A dividend cut and below par performance that “missed out on the easy gains” is not enough to push Hamish Baillie, lead manager of the £376m Ruffer Investment Trust, to change his defensive strategy.
In the annual report of the trust, Mr Ballie said after a strong year in 2016, the performance in 2017 has “been doing a fair impression of marching on the spot.”
The fund manager said he is “used to” such underperformance in a climate of equity markets rapidly rising, but where he believes a market downturn is on the horizon.
He said: “Following last year’s brief flirtation with reflation, which saw bond yields rise and cyclical/value stocks making gains, this year investors have flocked back to the ‘new normal’ universe of bond-like equities (consumer staples) and growth (tech).
"Introducing uncertainty over interest rates, bond yields and inflation is to say the least unlikely to be supportive of either equities in general or these crowded trades in particular.”
Mr Baillie added the trust is happy to be on the “sidelines” of such a market rally, and is “firmly” positioned for a market downturn.
The fund manager said 60 per cent of the trust’s capital is deployed in what he believes are “defensive” assets.
Five of the top ten holdings in the trust are UK or US government bonds. The UK government bond exposure is in in index-linked gilts, that is, bonds where the interest rate rises in line with inflation.
It has long been the view of Baillie and his colleagues that the consequence of the policy of quantitative easing and low interest rates will be a marked increase in inflation over the long-term.

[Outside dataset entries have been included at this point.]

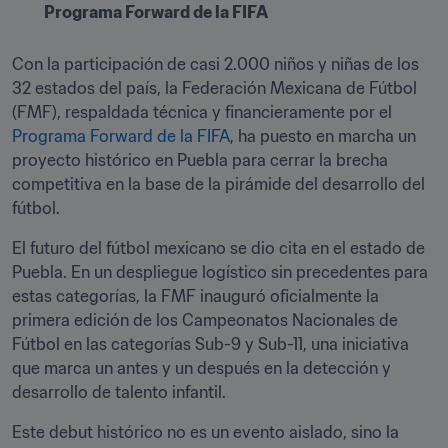
Programa Forward de la FIFA
Con la participación de casi 2.000 niños y niñas de los 
32 estados del país, la Federación Mexicana de Fútbol 
(FMF), respaldada técnica y financieramente por el 
Programa Forward de la FIFA
, ha puesto en marcha un 
proyecto histórico en Puebla para cerrar la brecha 
competitiva en la base de la pirámide del desarrollo del 
fútbol.
El futuro del fútbol mexicano se dio cita en el estado de 
Puebla. En un despliegue logístico sin precedentes para 
estas categorías, la FMF inauguró oficialmente la 
primera edición de los Campeonatos Nacionales de 
Fútbol en las categorías Sub-9 y Sub-11, una iniciativa 
que marca un antes y un después en la detección y 
desarrollo de talento infantil. 
Este debut histórico no es un evento aislado, sino la 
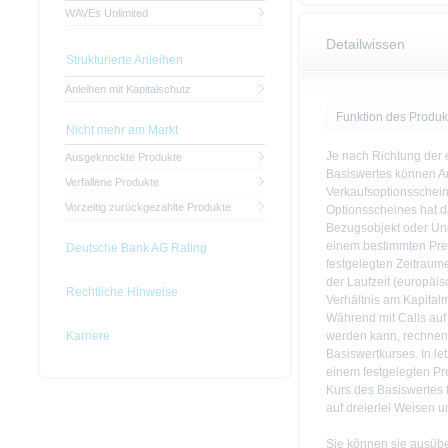
WAVEs Unlimited
Detailwissen
Strukturierte Anleihen
Anleihen mit Kapitalschutz
Funktion des Produk
Nicht mehr am Markt
Je nach Richtung der
Ausgeknockte Produkte
Basiswertes können An
Verfallene Produkte
Verkaufsoptionsschein
Vorzeitig zurückgezahlte Produkte
Optionsscheines hat d
Bezugsobjekt oder Un
einem bestimmten Prei
Deutsche Bank AG Rating
festgelegten Zeitraum
der Laufzeit (europäi
Rechtliche Hinweise
Verhältnis am Kapitalm
Während mit Calls auf
Karriere
werden kann, rechnen 
Basiswertkurses. In le
einem festgelegten Prei
Kurs des Basiswertes f
auf dreierlei Weisen 
Sie können sie ausübe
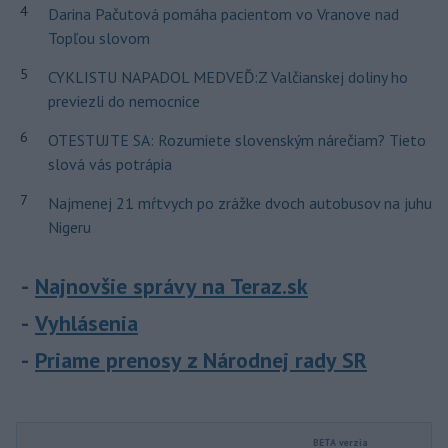
4
Darina Pačutová pomáha pacientom vo Vranove nad
Topľou slovom
5
CYKLISTU NAPADOL MEDVEĎ:Z Valčianskej doliny ho
previezli do nemocnice
6
OTESTUJTE SA: Rozumiete slovenským nárečiam? Tieto
slová vás potrápia
7
Najmenej 21 mŕtvych po zrážke dvoch autobusov na juhu
Nigeru
Najnovšie správy na Teraz.sk
Vyhlásenia
Priame prenosy z Národnej rady SR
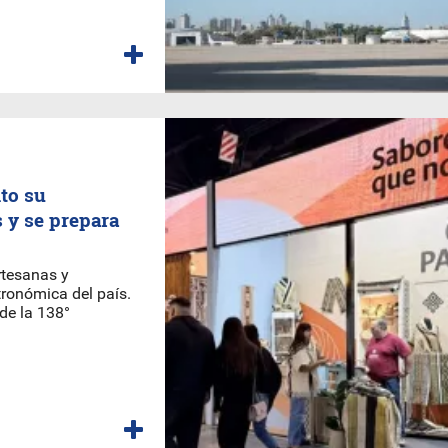
to su
 y se prepara
rtesanas y
tronómica del país.
 de la 138°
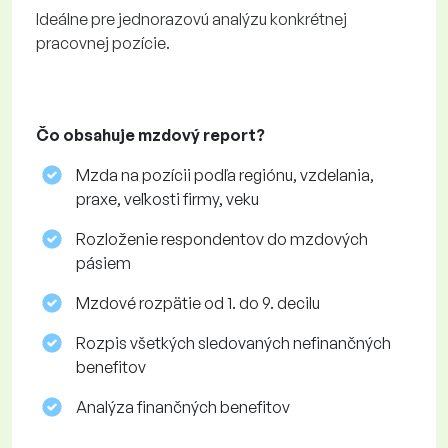
Ideálne pre jednorazovú analýzu konkrétnej
pracovnej pozície.
Čo obsahuje mzdový report?
Mzda na pozícii podľa regiónu, vzdelania,
praxe, veľkosti firmy, veku
Rozloženie respondentov do mzdových
pásiem
Mzdové rozpätie od 1. do 9. decilu
Rozpis všetkých sledovaných nefinančných
benefitov
Analýza finančných benefitov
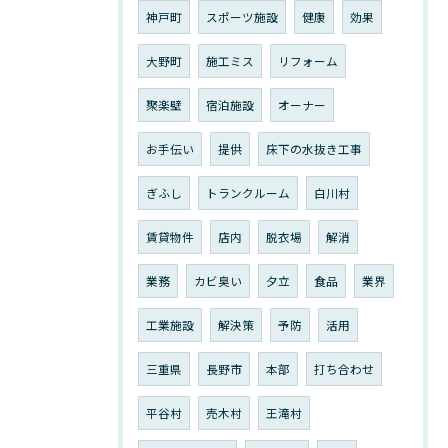
神戸町
スポーツ施設
健康
効果
大野町
施工ミス
リフォーム
聚楽壁
宿泊施設
オーナー
お手伝い
提供
床下の水抜き工事
ぎふし
トランクルーム
白川村
賃貸物件
店内
脱衣場
解消
業務
カビ臭い
夕立
食品
業界
工業施設
解決策
予防
活用
三重県
長野市
本部
打ち合わせ
平谷村
売木村
王滝村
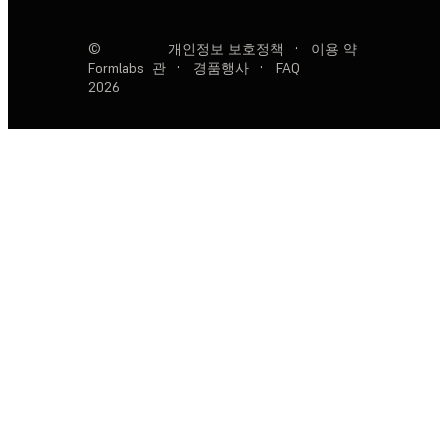
©
개인정보 보호정책
·
이용 약
Formlabs
관
·
경품행사
·
FAQ
2026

The annual report of the trust confirmed Ruffer’s annual dividend could be cut this year, after already announcing a cut in the interim dividend.

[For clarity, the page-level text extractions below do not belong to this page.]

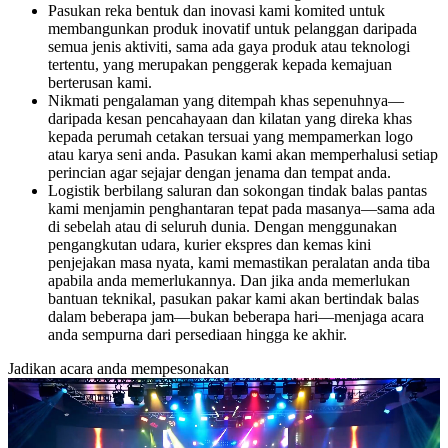
Pasukan reka bentuk dan inovasi kami komited untuk
membangunkan produk inovatif untuk pelanggan daripada
semua jenis aktiviti, sama ada gaya produk atau teknologi
tertentu, yang merupakan penggerak kepada kemajuan
berterusan kami.
Nikmati pengalaman yang ditempah khas sepenuhnya—
daripada kesan pencahayaan dan kilatan yang direka khas
kepada perumah cetakan tersuai yang mempamerkan logo
atau karya seni anda. Pasukan kami akan memperhalusi setiap
perincian agar sejajar dengan jenama dan tempat anda.
Logistik berbilang saluran dan sokongan tindak balas pantas
kami menjamin penghantaran tepat pada masanya—sama ada
di sebelah atau di seluruh dunia. Dengan menggunakan
pengangkutan udara, kurier ekspres dan kemas kini
penjejakan masa nyata, kami memastikan peralatan anda tiba
apabila anda memerlukannya. Dan jika anda memerlukan
bantuan teknikal, pasukan pakar kami akan bertindak balas
dalam beberapa jam—bukan beberapa hari—menjaga acara
anda sempurna dari persediaan hingga ke akhir.
Jadikan acara anda mempesonakan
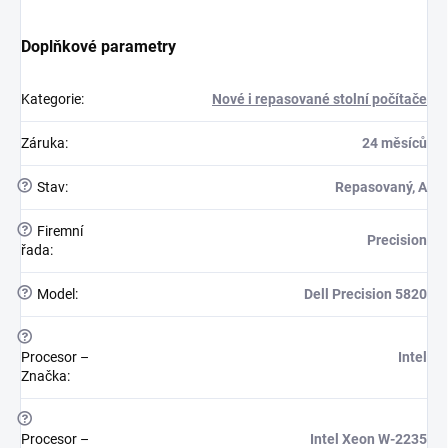
Doplňkové parametry
Kategorie
:
Nové i repasované stolní počítače
Záruka
:
24 měsíců
?
Stav
:
Repasovaný, A
?
Firemní
Precision
řada
:
?
Model
:
Dell Precision 5820
?
Procesor –
Intel
Značka
:
?
Procesor –
Intel Xeon W-2235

The chairman of the trust said for several years the dividend had been paid partly from capital gains. The board of the Ruffer Investment Trust believe this is “not in shareholders interests.” .

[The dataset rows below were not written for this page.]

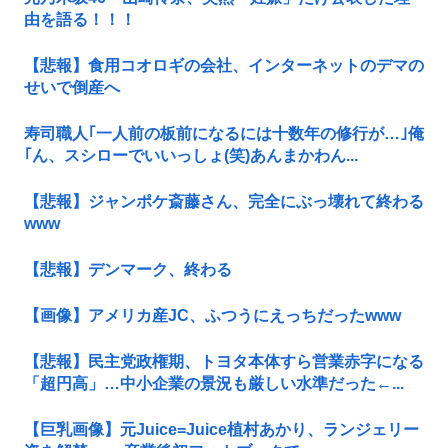
由を語る！！！
【悲報】食用コオロギの会社、インターネットのデマの
せいで倒産へ
寿司職人｢一人前の板前になるには十数年の修行が…｣俺
｢ん、スシローでいいっしょ(笑)あんまかわん...
【悲報】ジャンポケ斎藤さん、完全にぶっ壊れて終わる
www
【悲報】デンマーク、終わる
【画像】アメリカ産JC、ふつうにえっちだったwww
【悲報】民主党政権期、トヨタ本体すら営業赤字になる
「超円高」…中小企業の景況も厳しい水準だった←...
【巨乳画像】元Juice=Juice植村あかり、ランジェリー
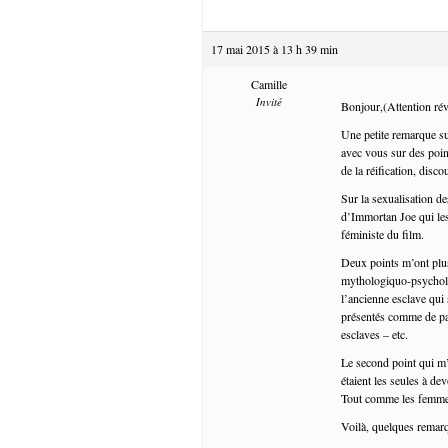
17 mai 2015 à 13 h 39 min
Camille
Invité
Bonjour,(Attention révé
Une petite remarque sur
avec vous sur des poin
de la réification, disco
Sur la sexualisation d
d’Immortan Joe qui les
féministe du film.
Deux points m’ont plu
mythologiquo-psychologi
l’ancienne esclave qui 
présentés comme de pau
esclaves – etc.
Le second point qui m
étaient les seules à d
Tout comme les femmes
Voilà, quelques remar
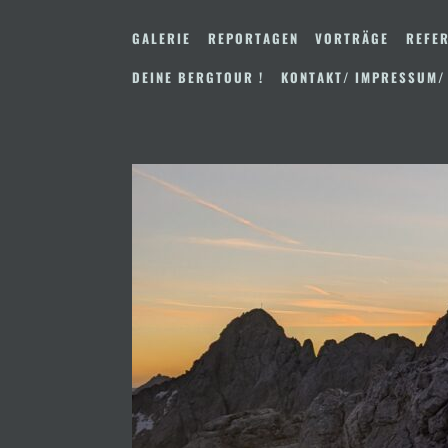
Zum
Inhalt
GALERIE
REPORTAGEN
VORTRÄGE
REFER
springen
DEINE BERGTOUR !
KONTAKT/ IMPRESSUM/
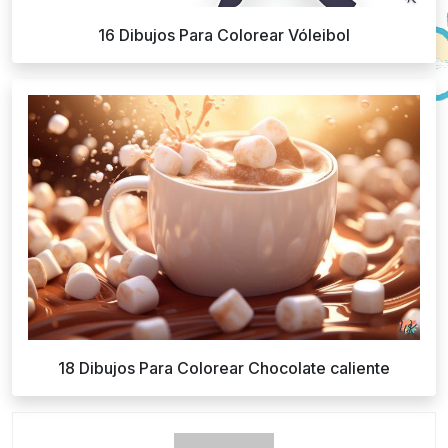
16 Dibujos Para Colorear Vóleibol
18 Dibujos Para Colorear Chocolate caliente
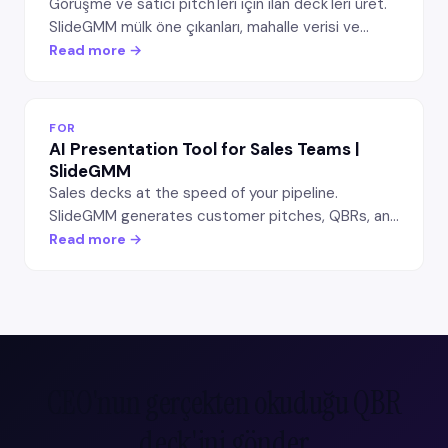
Görüşme ve satıcı pitch'leri için ilan deck'leri üret.
SlideGMM mülk öne çıkanları, mahalle verisi ve
emsal satışlarla düzenlenebilir PowerPoint slaytları
Read more →
üretir — emlakçılar ve broker'lar için.
FOR
AI Presentation Tool for Sales Teams |
SlideGMM
Sales decks at the speed of your pipeline.
SlideGMM generates customer pitches, QBRs, and
case studies — editable PowerPoint, brand-kit
Read more →
aware, free first export.
CEO'nun gerçekten okuduğu QBR
deck'ini gönder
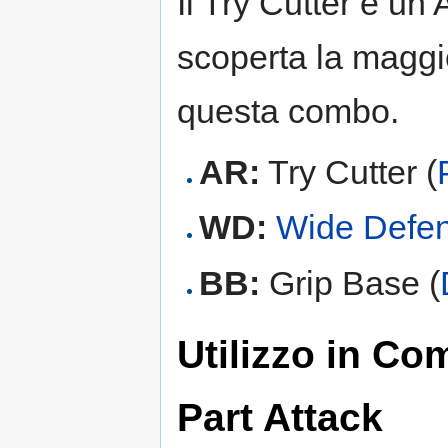
Il Try Cutter è u
scoperta la maggi
questa combo.
AR:
Try Cutter (
WD:
Wide Defe
BB:
Grip Base (
Utilizzo in Co
Part Attack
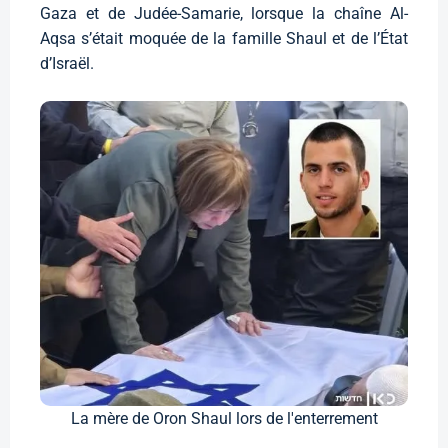
Gaza et de Judée-Samarie, lorsque la chaîne Al-
Aqsa s’était moquée de la famille Shaul et de l’État
d’Israël.
La mère de Oron Shaul lors de l'enterrement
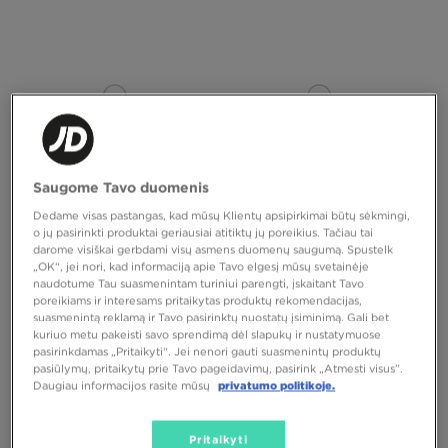
Saugome Tavo duomenis
Dedame visas pastangas, kad mūsų Klientų apsipirkimai būtų sėkmingi,
o jų pasirinkti produktai geriausiai atitiktų jų poreikius. Tačiau tai
darome visiškai gerbdami visų asmens duomenų saugumą. Spustelk
NIKE KOJINĖS 3PPK VALUE COTTON
NIKE KOJINĖS *3PK VAL.NOS SHOW
CREW
„OK“, jei nori, kad informaciją apie Tavo elgesį mūsų svetainėje
naudotume Tau suasmenintam turiniui parengti, įskaitant Tavo
15,00 €
15,00 €
poreikiams ir interesams pritaikytas produktų rekomendacijas,
suasmenintą reklamą ir Tavo pasirinktų nuostatų įsiminimą. Gali bet
kuriuo metu pakeisti savo sprendimą dėl slapukų ir nustatymuose
pasirinkdamas „Pritaikyti“. Jei nenori gauti suasmenintų produktų
pasiūlymų, pritaikytų prie Tavo pageidavimų, pasirink „Atmesti visus”.
Daugiau informacijos rasite mūsų
privatumo politikoje.
Pritaikyti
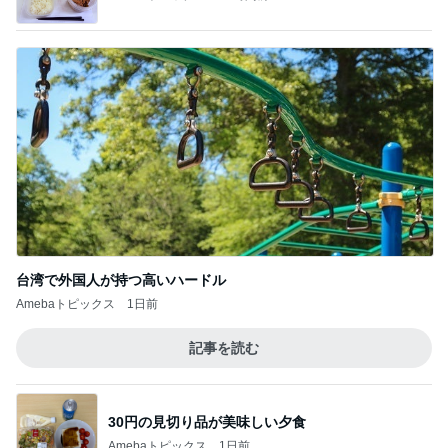
台湾で外国人が持つ高いハードル
Amebaトピックス
1日前
記事を読む
30円の見切り品が美味しい夕食
Amebaトピックス
1日前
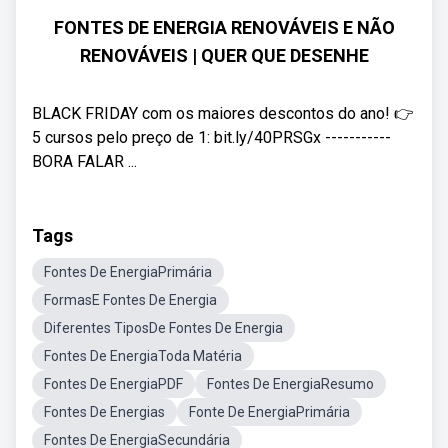
FONTES DE ENERGIA RENOVÁVEIS E NÃO
RENOVÁVEIS | QUER QUE DESENHE
BLACK FRIDAY com os maiores descontos do ano! 👉
5 cursos pelo preço de 1: bit.ly/40PRSGx -----------
BORA FALAR ...
Tags
Fontes De EnergiaPrimária
FormasE Fontes De Energia
Diferentes TiposDe Fontes De Energia
Fontes De EnergiaToda Matéria
Fontes De EnergiaPDF
Fontes De EnergiaResumo
Fontes De Energias
Fonte De EnergiaPrimária
Fontes De EnergiaSecundária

The board added they wish to give the fund manager “maximum flexibility” when choosing investments, rather than having to choose investments in order to pay a dividend.
The interim dividend was cut from 1.7p to 0.9p in February, and the board stated in the annual report they will “not hesitate” to cut the full year dividend if they deem it necessary.
Despite those travails, the board of the Ruffer Investment Trust have regularly been issuing new shares and the trust trades at a premium to net assets of 1.4 per cent.
The intention is to issue sufficient shares to grow the size of the trust to £500m “in the coming years” to improve liquidity.
Another investor who is adopting a distinctly cautious approach is Peter Elston, who runs the £78.4m Seneca Global Income and Growth Investment Trust.
In his latest note to clients he said: “I am anticipating a global economic downturn in or around 2020. This, I think, would precipitate a global equity bear market, beginning some time in 2019. I might be early, but that’s better than late.